Using the records that follow, copy every line containing the word "Ihnen".

++++ DATA LISTING ++++

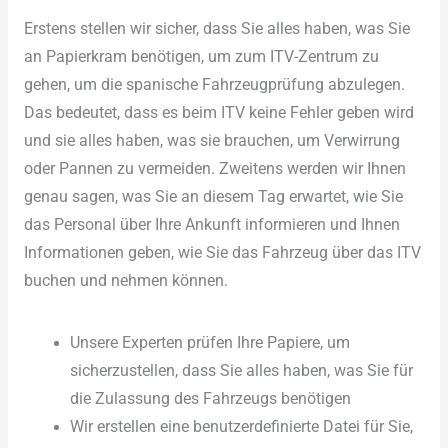
Erstens stellen wir sicher, dass Sie alles haben, was Sie
an Papierkram benötigen, um zum ITV-Zentrum zu
gehen, um die spanische Fahrzeugprüfung abzulegen.
Das bedeutet, dass es beim ITV keine Fehler geben wird
und sie alles haben, was sie brauchen, um Verwirrung
oder Pannen zu vermeiden. Zweitens werden wir Ihnen
genau sagen, was Sie an diesem Tag erwartet, wie Sie
das Personal über Ihre Ankunft informieren und Ihnen
Informationen geben, wie Sie das Fahrzeug über das ITV
buchen und nehmen können.
Unsere Experten prüfen Ihre Papiere, um
sicherzustellen, dass Sie alles haben, was Sie für
die Zulassung des Fahrzeugs benötigen
Wir erstellen eine benutzerdefinierte Datei für Sie,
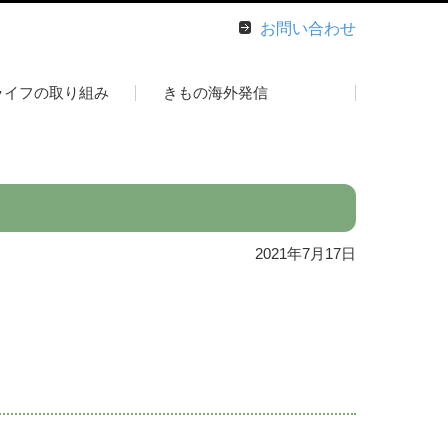
お問い合わせ
ライフの取り組み
きもの海外発信
2021年7月17日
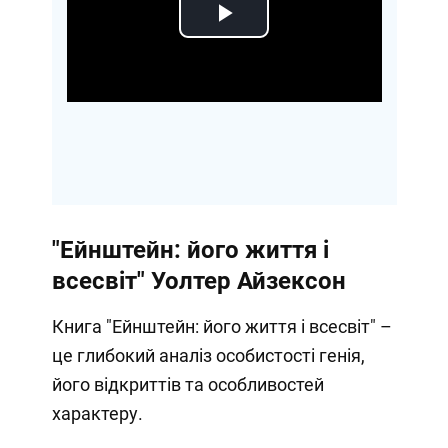
Play
Video
"Ейнштейн: його життя і
всесвіт" Уолтер Айзексон
Книга "Ейнштейн: його життя і всесвіт" –
це глибокий аналіз особистості генія,
його відкриттів та особливостей
характеру.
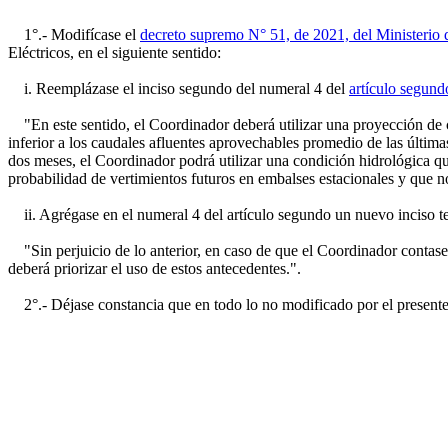
1°.- Modifícase el
decreto supremo N° 51, de 2021, del Ministerio 
Eléctricos, en el siguiente sentido:
i. Reemplázase el inciso segundo del numeral 4 del
artículo segund
"En este sentido, el Coordinador deberá utilizar una proyección de cau
inferior a los caudales afluentes aprovechables promedio de las últim
dos meses, el Coordinador podrá utilizar una condición hidrológica que
probabilidad de vertimientos futuros en embalses estacionales y que 
ii. Agrégase en el numeral 4 del artículo segundo un nuevo inciso te
"Sin perjuicio de lo anterior, en caso de que el Coordinador contase 
deberá priorizar el uso de estos antecedentes.".
2°.- Déjase constancia que en todo lo no modificado por el presente 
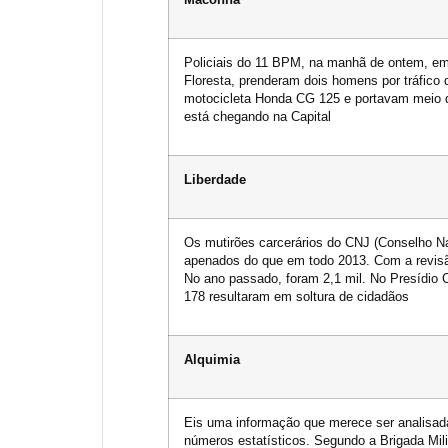
Maconha
Policiais do 11 BPM, na manhã de ontem, em 
Floresta, prenderam dois homens por tráfic
motocicleta Honda CG 125 e portavam meio q
está chegando na Capital
Liberdade
Os mutirões carcerários do CNJ (Conselho Na
apenados do que em todo 2013. Com a revisão
No ano passado, foram 2,1 mil. No Presídio C
178 resultaram em soltura de cidadãos
Alquimia
Eis uma informação que merece ser analisad
números estatísticos. Segundo a Brigada Mi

++++

RESPONSE AREA =>
oder Pannen zu vermeiden. Zweitens werden wir Ihnen
das Personal über Ihre Ankunft informieren und Ihnen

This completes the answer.